M. Erick Roser . - Certaines des initiatives des établissements sont dès l'origine accompagnées par le rectorat et plus spécifiquement par les MAPIE (Missions académiques pédagogie innovation expérimentation) placées auprès des recteurs depuis le milieu des années 90. Elles sont alors évaluées et analysées pour en identifier les conditions de réussite et d'extension. Elles peuvent concerner une discipline particulière ou être liées à des problématiques éducatives plus larges, comme la lutte contre l'absentéisme. Elles peuvent impliquer les collectivités territoriales partenaires et font l'objet d'une remontée systématique au niveau national. Afin de permettre la reprise des expérimentations réussies dans d'autres établissements, il est procédé à un cadrage méthodologique précis afin d'économiser les errements inévitables de la mise en place empirique initiale. A côté de ces initiatives bien encadrées, il existe tout un ensemble d'initiatives non signalées qu'il appartient au recteur et aux inspecteurs de repérer a posteriori . Cette floraison d'initiatives spontanées témoigne d'une évolution importante du système scolaire où se développe une culture du travail par induction à partir du terrain plutôt que par application d'un schéma national.
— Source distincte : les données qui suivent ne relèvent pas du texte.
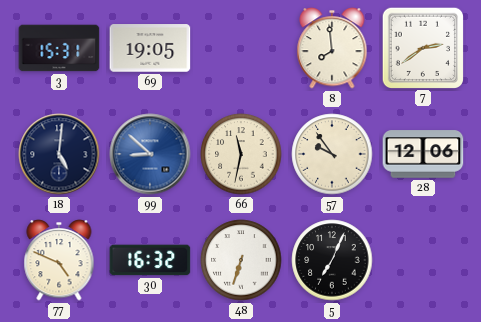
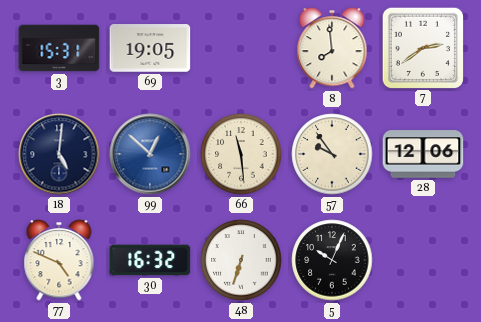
99: 8:52 -> 12:52
66: 11:32 -> 11:29
5: 7:04 -> 10:04
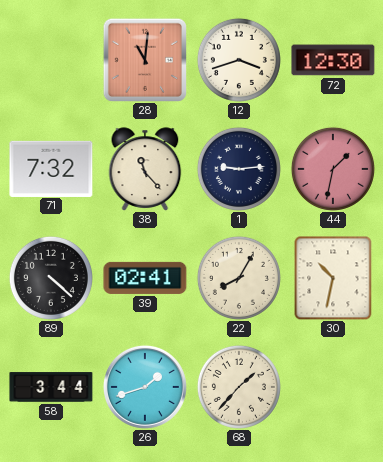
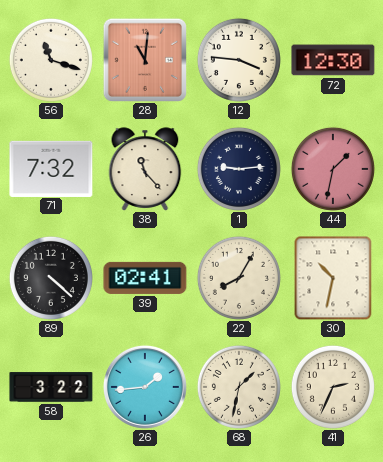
56: none -> 11:18
12: 3:42 -> 3:46
58: 3:44 -> 3:22
26: 1:42 -> 1:44
68: 1:37 -> 1:32
41: none -> 2:34
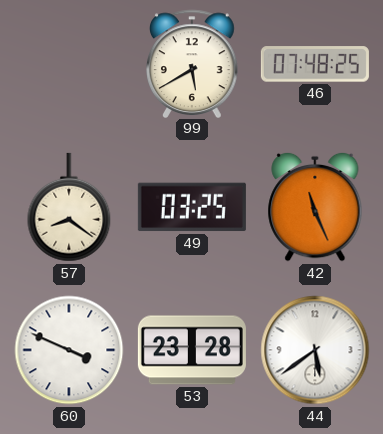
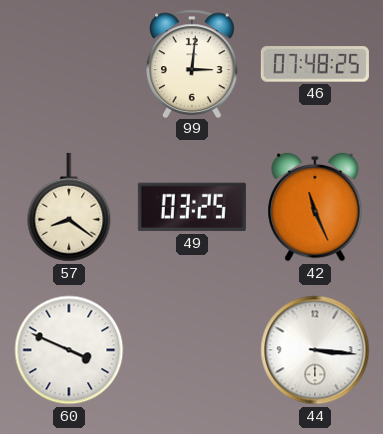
99: 5:40 -> 3:01
53: 23:28 -> none
44: 5:39 -> 3:16
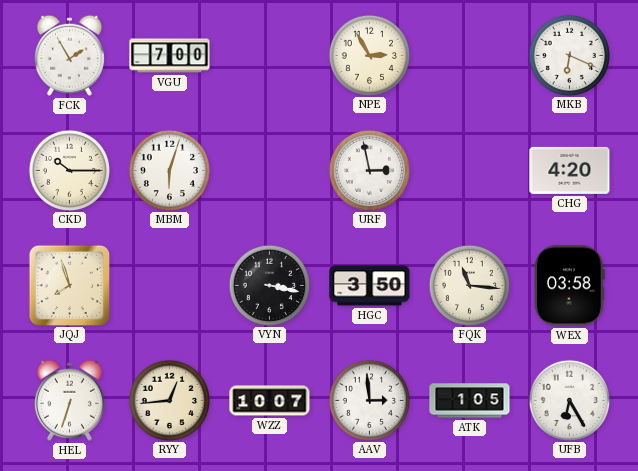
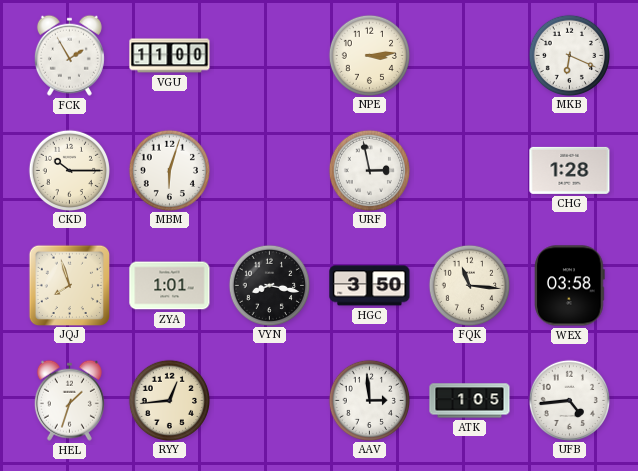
VGU: 7:00 -> 11:00
NPE: 2:55 -> 3:14
CHG: 4:20 -> 1:28
ZYA: none -> 1:01
VYN: 3:17 -> 8:17
HEL: 6:33 -> 1:33
WZZ: 10:07 -> none
UFB: 6:25 -> 4:44
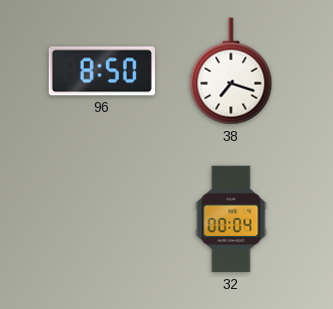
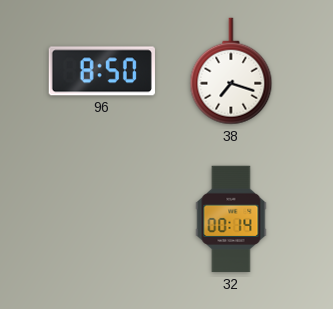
32: 00:04 -> 00:14
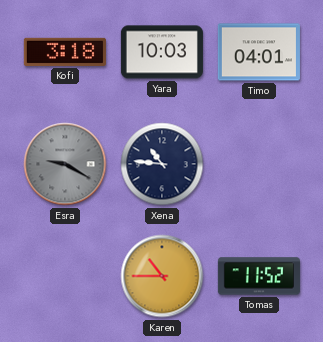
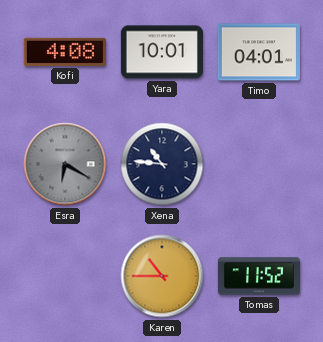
Kofi: 3:18 -> 4:08
Yara: 10:03 -> 10:01
Esra: 9:20 -> 6:20
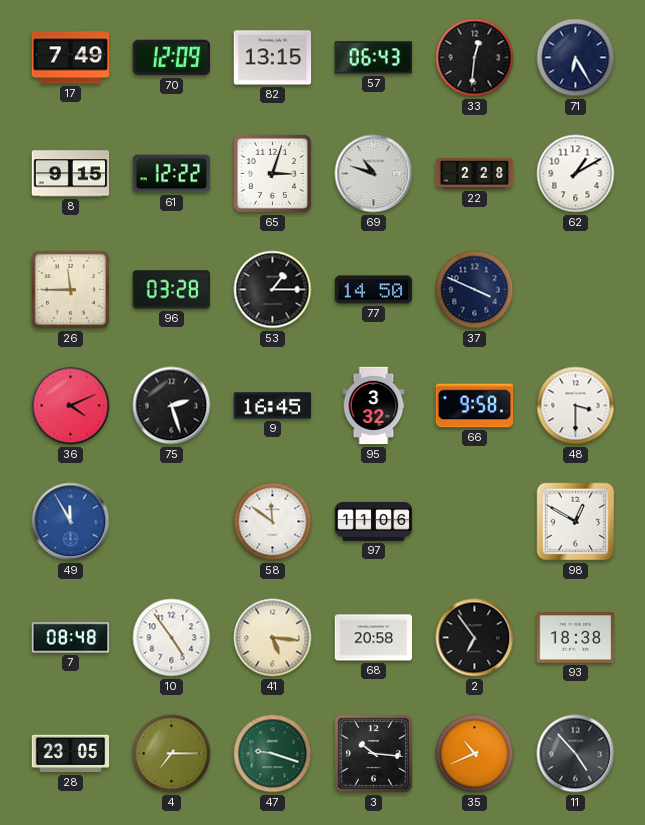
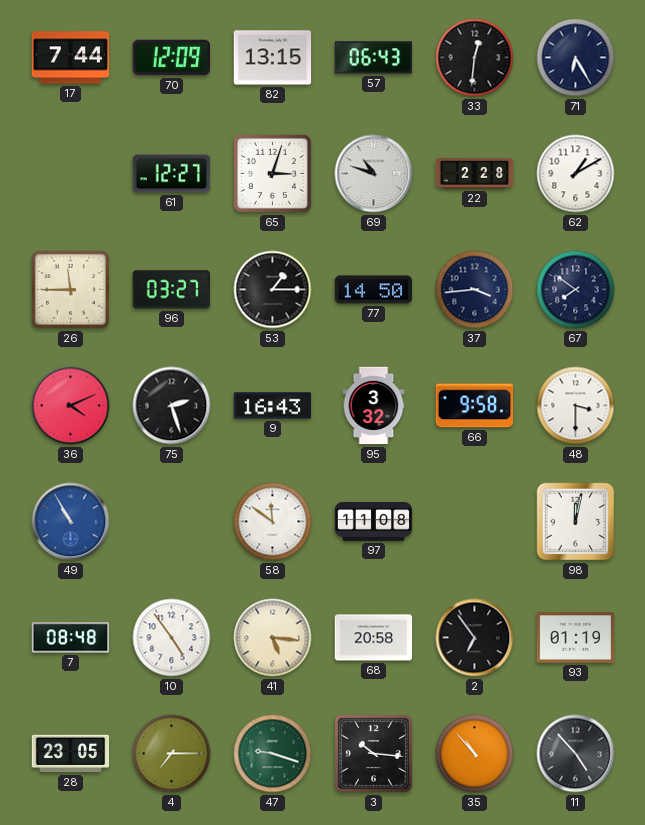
17: 7:49 -> 7:44
8: 9:15 -> none
61: 12:22 -> 12:27
96: 03:28 -> 03:27
37: 3:49 -> 3:44
67: none -> 7:51
9: 16:45 -> 16:43
49: 11:55 -> 10:55
97: 11:06 -> 11:08
98: 12:50 -> 12:02
93: 18:38 -> 01:19
35: 10:41 -> 10:53
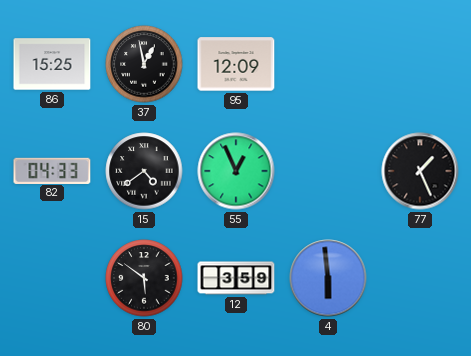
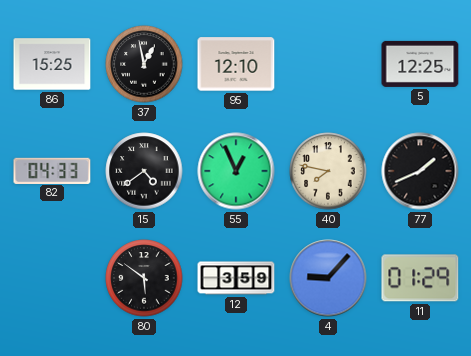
95: 12:09 -> 12:10
5: none -> 12:25
40: none -> 7:47
77: 1:26 -> 1:41
4: 5:59 -> 9:07
11: none -> 01:29
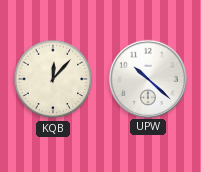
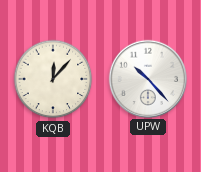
UPW: 10:22 -> 10:23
La mission des corps d'inspection territoriaux pourrait évoluer parallèlement, pour se concentrer sur le repérage des problématiques éducatives auxquelles répondent les expérimentations spontanées et sur la modélisation des réponses construites dans les établissements.
M. Serge Lagauche, président . - Ne constatez-vous pas parfois des effets de mode au profit de certains dispositifs qui n'apparaissent pas nécessairement, à la réflexion, très utiles ou fructueux ?
M. Thierry Bossard . - Je souhaite revenir sur le statut des écoles primaires. Les établissements du secondaire bénéficient de la personnalité juridique et disposent donc de jure de l'autonomie. Il n'appartient pas aux inspections générales de prescrire au législateur le statut qu'il devrait retenir pour les écoles. Cependant, à l'occasion de notre rapport de suivi de la réforme de l'école primaire, nous avions pointé en creux les défauts du non-statut des écoles. Si l'on souhaite donner la personnalité juridique aux écoles, il conviendra de s'interroger sur la taille des établissements. A l'évidence, toutes les écoles ne pourraient pas devenir des établissements publics, notamment en milieu rural.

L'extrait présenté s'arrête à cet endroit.